OVP: Breakthrough (2019)

Film: Breakthrough (2019)
Stars: Marcel Ruiz, Chrissy Metz, Josh Lucas, Topher Grace, Dennis Haysbert
Director: Roxann Dawson
Oscar History: 1 nomination (Best Original Song-"I'm Standing With You")
Snap Judgment Ranking: 1/5 stars

All right, let's do this.  Every year, the Oscars (usually the Makeup or Original Song categories) will throw me such a curveball with a movie that I would never normally see.  A movie that, say, is totally outside my wheelhouse, and rarely in a good way (where I'm discovering a hidden gem).  But I am fully committed to the Oscar Viewing Project both because I think this could be one of the coolest things about my life (how many other people have undertaken, successfully, such an endeavor?) and because I am always vested in exploring film, in its good and bad forms.  So after it sitting on my counter for a week, with just a few days left before the Oscars ceremony, I figured it was time for me to give Breakthrough a try.  For those unfamiliar, this is a Christian film, the kind that plays in Theater 14 of your multiplex (or, if you're in my home town, runs for three weeks), and one that was nominated for Best Original Song, giving Diane Warren an eleventh chance to lose an Oscar.  But what of the movie (and the song within it)?  Let's see what it entailed, shall we?

(Spoilers Ahead) The film takes place in an exurban city outside of St.

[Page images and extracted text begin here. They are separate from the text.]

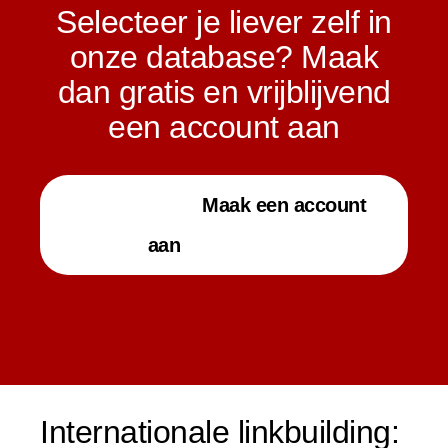
Selecteer je liever zelf in
onze database? Maak
dan gratis en vrijblijvend
een account aan
Maak een account
aan
Internationale linkbuilding:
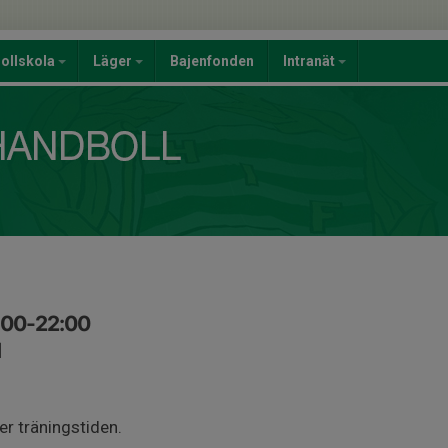
ollskola
Läger
Bajenfonden
Intranät
:00-22:00
1
er träningstiden.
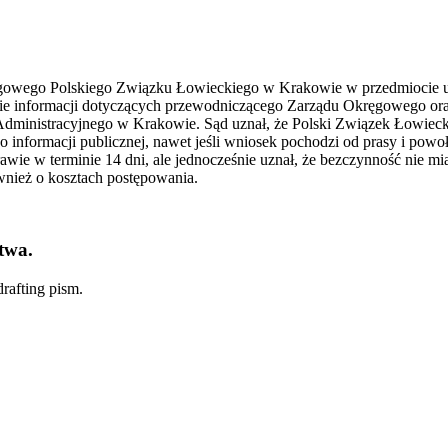
gowego Polskiego Związku Łowieckiego w Krakowie w przedmiocie udost
enie informacji dotyczących przewodniczącego Zarządu Okręgowego ora
Administracyjnego w Krakowie. Sąd uznał, że Polski Związek Łowiecki
do informacji publicznej, nawet jeśli wniosek pochodzi od prasy i pow
awie w terminie 14 dni, ale jednocześnie uznał, że bezczynność nie m
ównież o kosztach postępowania.
twa.
rafting pism.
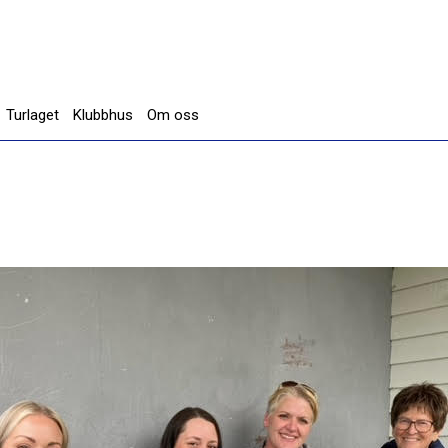
Turlaget
Klubbhus
Om oss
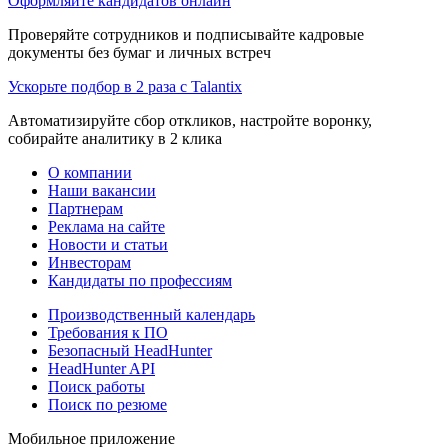
Оформляйте кандидатов онлайн
Проверяйте сотрудников и подписывайте кадровые
документы без бумаг и личных встреч
Ускорьте подбор в 2 раза с Talantix
Автоматизируйте сбор откликов, настройте воронку,
собирайте аналитику в 2 клика
О компании
Наши вакансии
Партнерам
Реклама на сайте
Новости и статьи
Инвесторам
Кандидаты по профессиям
Производственный календарь
Требования к ПО
Безопасный HeadHunter
HeadHunter API
Поиск работы
Поиск по резюме
Мобильное приложение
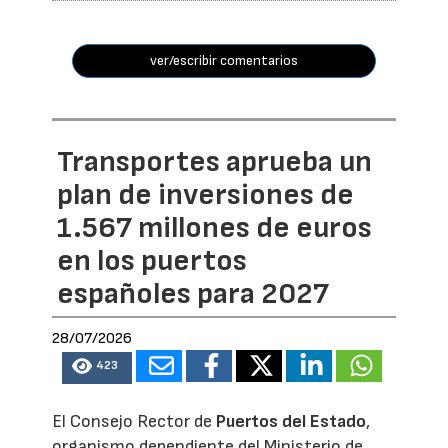
ver/escribir comentarios
Transportes aprueba un
plan de inversiones de
1.567 millones de euros
en los puertos
españoles para 2027
28/07/2026
423
El Consejo Rector de
Puertos del Estado
,
organismo dependiente del Ministerio de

Louis, in 2015.  The story focuses on John (Ruiz), a 14-year-old basketball player (and also high school student, though the film makes sure to frame it in that order) who is struggling with his adoptive parents Joyce (Metz) and Brian (Lucas).  Brian isn't having as hard of a time with this, but it's a struggle for Joyce, who is also quarreling with her new paster Jason (Grace) a clergyman who wants to invite more modern approaches (such as Christian rap and sermons that allude to The Bachelor) into her conservative community.  One day while playing on thin ice, John falls through, and is pronounced dead, but Joyce's faith perseveres, and (as portrayed in the film) her prayers are answered not once, but multiple times, as John survives without any major repercussions to his long-term health, and Joyce comes to terms with her frustrations with both her pastor and her family's growing pains.

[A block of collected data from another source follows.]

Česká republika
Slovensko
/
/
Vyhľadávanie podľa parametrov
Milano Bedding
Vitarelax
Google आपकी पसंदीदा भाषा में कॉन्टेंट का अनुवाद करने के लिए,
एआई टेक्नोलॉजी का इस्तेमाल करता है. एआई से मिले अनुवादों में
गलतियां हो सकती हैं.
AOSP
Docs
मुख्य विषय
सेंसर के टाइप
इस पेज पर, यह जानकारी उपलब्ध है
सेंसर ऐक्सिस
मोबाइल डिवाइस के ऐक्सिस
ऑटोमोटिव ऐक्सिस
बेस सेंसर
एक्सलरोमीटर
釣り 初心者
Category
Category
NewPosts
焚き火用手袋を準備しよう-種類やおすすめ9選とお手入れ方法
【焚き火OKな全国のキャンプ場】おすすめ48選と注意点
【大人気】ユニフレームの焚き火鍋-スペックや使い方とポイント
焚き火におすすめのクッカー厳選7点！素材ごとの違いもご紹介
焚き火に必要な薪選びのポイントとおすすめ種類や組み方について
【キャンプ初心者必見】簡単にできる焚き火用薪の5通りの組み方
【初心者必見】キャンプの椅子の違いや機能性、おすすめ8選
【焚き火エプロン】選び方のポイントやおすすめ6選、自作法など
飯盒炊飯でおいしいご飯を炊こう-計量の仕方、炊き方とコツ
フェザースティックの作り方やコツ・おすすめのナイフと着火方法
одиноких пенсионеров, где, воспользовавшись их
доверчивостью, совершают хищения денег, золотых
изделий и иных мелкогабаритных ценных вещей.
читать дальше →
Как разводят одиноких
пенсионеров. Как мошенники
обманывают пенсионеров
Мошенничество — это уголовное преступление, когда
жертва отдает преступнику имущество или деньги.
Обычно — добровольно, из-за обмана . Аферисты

I don't want to be insulting here.  I have actually quite liked some Christian films in the past, and consider myself a member of the flock (I go to church semi-regularly).  I enjoyed, say, Ben-Hur and think it's a masterpiece.  But Breakthrough is not Ben-Hur, and it's also not for anyone who has questioned the wisdom of their religion, or the holes in it.  The film is presented as Joyce, the devout, holy mother, against everyone else, but particularly members of the scientific community (there's multiple scenes where she shouts down doctor's who are providing concrete, scientific fact), demonizing them.  It's also a little gross that the two most skeptical characters in the film are the only two significant black characters in the movie, particularly since in-real-life these two people were white.

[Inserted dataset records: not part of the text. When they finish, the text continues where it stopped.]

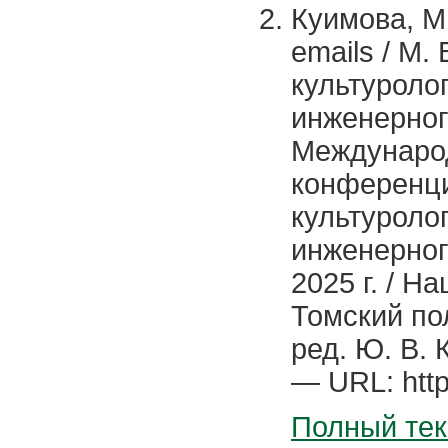
Куимова, М.
emails / М.
культуроло
инженерног
Международ
конференци
культуроло
инженерног
2025 г. / 
Томский по
ред. Ю. В. 
— URL: http
Полный тек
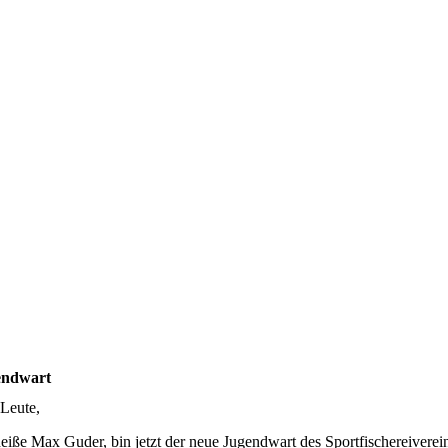
endwart
Leute,
heiße Max Guder, bin jetzt der neue Jugendwart des Sportfischereiver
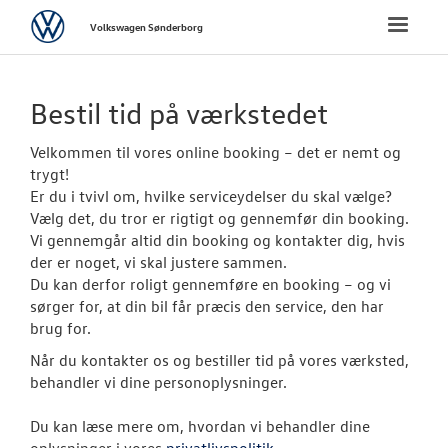
Volkswagen
Toggle
Volkswagen Sønderborg
naviga
FORSIDE
Bestil tid på værkstedet
NYE PERSONBI
Velkommen til vores online booking – det er nemt og
trygt!
NYE VAREBILER
Er du i tvivl om, hvilke serviceydelser du skal vælge?
Vælg det, du tror er rigtigt og gennemfør din booking.
Vi gennemgår altid din booking og kontakter dig, hvis
BRUGTE BILER
der er noget, vi skal justere sammen.
Du kan derfor roligt gennemføre en booking – og vi
VÆRKSTED
sørger for, at din bil får præcis den service, den har
brug for.
Bestil tid på 
Når du kontakter os og bestiller tid på vores værksted,
behandler vi dine personoplysninger.
Koncepter og 
Du kan læse mere om, hvordan vi behandler dine
Hjulskifte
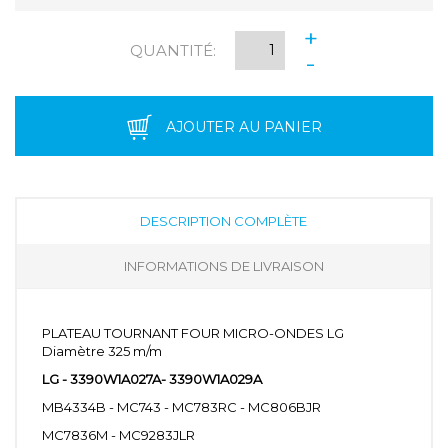
+
QUANTITÉ:
-
AJOUTER AU PANIER
DESCRIPTION COMPLÈTE
INFORMATIONS DE LIVRAISON
PLATEAU TOURNANT FOUR MICRO-ONDES LG
Diamètre 325 m/m
LG - 3390W1A027A- 3390W1A029A
MB4334B - MC743 - MC783RC - MC806BJR
MC7836M - MC9283JLR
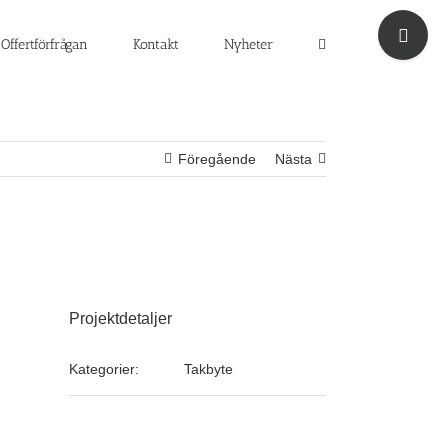
Byt
glidfält
Offertförfrågan
Kontakt
Nyheter
Föregående
Nästa
Projektdetaljer
Kategorier:
Takbyte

This is one of multiple problems with the film.  Metz is miscast in the role, as she's far too young to be able to convincingly play Joyce Smith as written (the real life Joyce Smith would have been twenty years older than Metz was at the time of John's accident).  As someone who grew up in a conservative, Christian midwestern town, and isn't that much different than Metz in terms of my age, my problems (and the problems of parishioners my age) would not have been with rap music or a pastor's haircut, but instead we would have had some leniency because we'd grown up with this style of Christianity.  Instead it would have been a problem for women of my mom or grandma's generation, which is what the real-life Smith is.  This makes it difficult to get into Metz's character-why is she somehow SO sheltered that she's not a realistic depiction of a person?  The script never provides us answers, and Metz isn't able to gloss over this juxtaposition in her character.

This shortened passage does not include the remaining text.